24 novembre 2013 – Non usiamo l’espressione “governicchio”. Diciamo invece che la stabilità politica in sé ha il suo valore per l’economia in quanto produce le condizioni per affrontare in modo coraggioso e lungimirante i grossi problemi del paese.
E in Italia? Il governo delle larghe intese, che non ha intrapreso molte grandi iniziative, si sta trasformando in un governetto di medie intese e vedremo se ora mostrerà più coraggio e visione. Ma visto che finora la politica dei piccoli passi ci ha portato solo premesse, misure che vanno sì nella giusta direzione ma sono prive di audacia, avrei qualche dubbio.
Per quanto riguarda la tanto sofferta legge di stabilità, il 15 ottobre si annunciava un stanziamento di 1,5 miliardi di riduzione del cuneo fiscale per i lavoratori, che si traduceva in una mancia risibile di 14 euro al mese per i redditi fino a 55mila di euro l’anno. Ora abbiamo un’intesa tra Letta e Alfano, questa neanche media ma davvero piccola.
Adesso per un costo di circa 1,7 miliardi, si va da una mancia di 14 euro al mese a una mancia che porterà in media 18,50 euro al mese nelle tasche di chi guadagna fino a 35.000 euro lordi l’anno.
Non cambia molto.
Mi è piaciuto il modo in cui Roberto Giovannini ha descritto, su La Stampa di oggi, questa limitata iniziativa del governo: «Prima con lo sgravio mensile ci si poteva mangiare una pizza, adesso ci sono anche un supplì e una birra. Eliminare dal lotto dei ”beneficati” i redditi della fascia 35-55mila euro non è che abbia prodotto grandi miracoli, dunque».
Appunto.
«I conti si faranno alla fine e, alla fine si vedrà che la legge di Stabilità è equilibrata», ha detto Enrico Letta. Ma essere equilibrati con un’iniziativa inefficace e insufficiente cosa significa?

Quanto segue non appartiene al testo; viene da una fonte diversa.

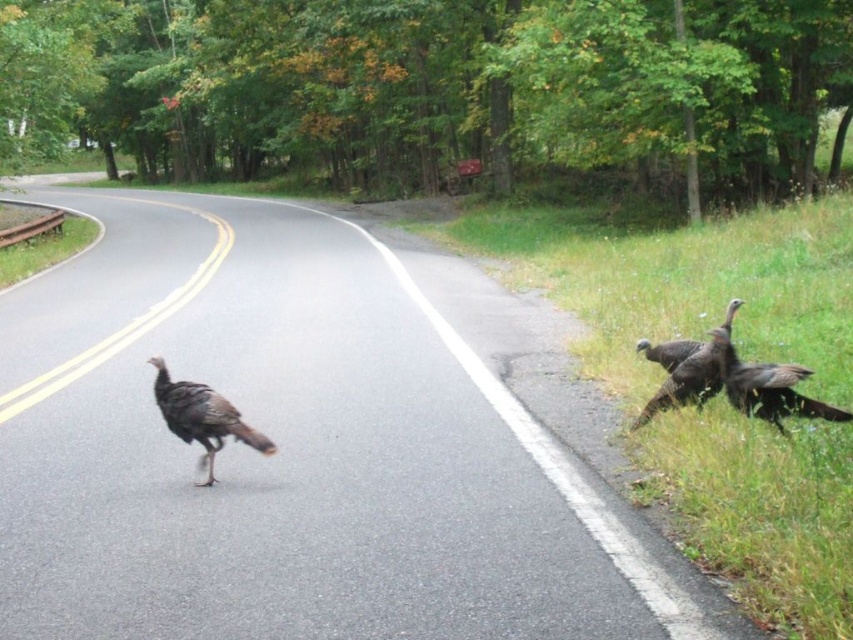 Between point (582, 468) and point (177, 396), which one is positioned in front?

Point (177, 396) is more forward.

Is point (235, 257) positioned before point (213, 413)?

No.

At what (x,y) coordinates should I click in order to perform the action: click on black asphalt highway at center. Please return your answer as a coordinate pair (x, y). Image resolution: width=853 pixels, height=640 pixels. Looking at the image, I should click on point(296,452).

The width and height of the screenshot is (853, 640). Find the location of `black asphalt highway at center`. black asphalt highway at center is located at coordinates (296, 452).

How far apart are brown speckled feathers at road center and dark brown feathers at right?

brown speckled feathers at road center and dark brown feathers at right are 3.37 meters apart from each other.

Is the position of brown speckled feathers at road center less distant than that of dark brown feathers at right?

That is True.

Se il governo Letta-Alfano veramente vuol dedicare soltanto un miliardo e mezzo, o 1,7 miliardi, alla riduzione del cuneo fiscale per i lavoratori, e cioè un decimo di quel che a mio avviso ci vorrebbe per creare lavoro e le condizioni necessarie per tornare a crescere, sarebbe stato molto meglio aiutare veramente i bisognosi e cancellare l’Irpef del 23% per chi guadagna fino a 12mila euro all’anno. Questo sì, per più o meno lo stesso costo, avrebbe aiutato la fascia più debole.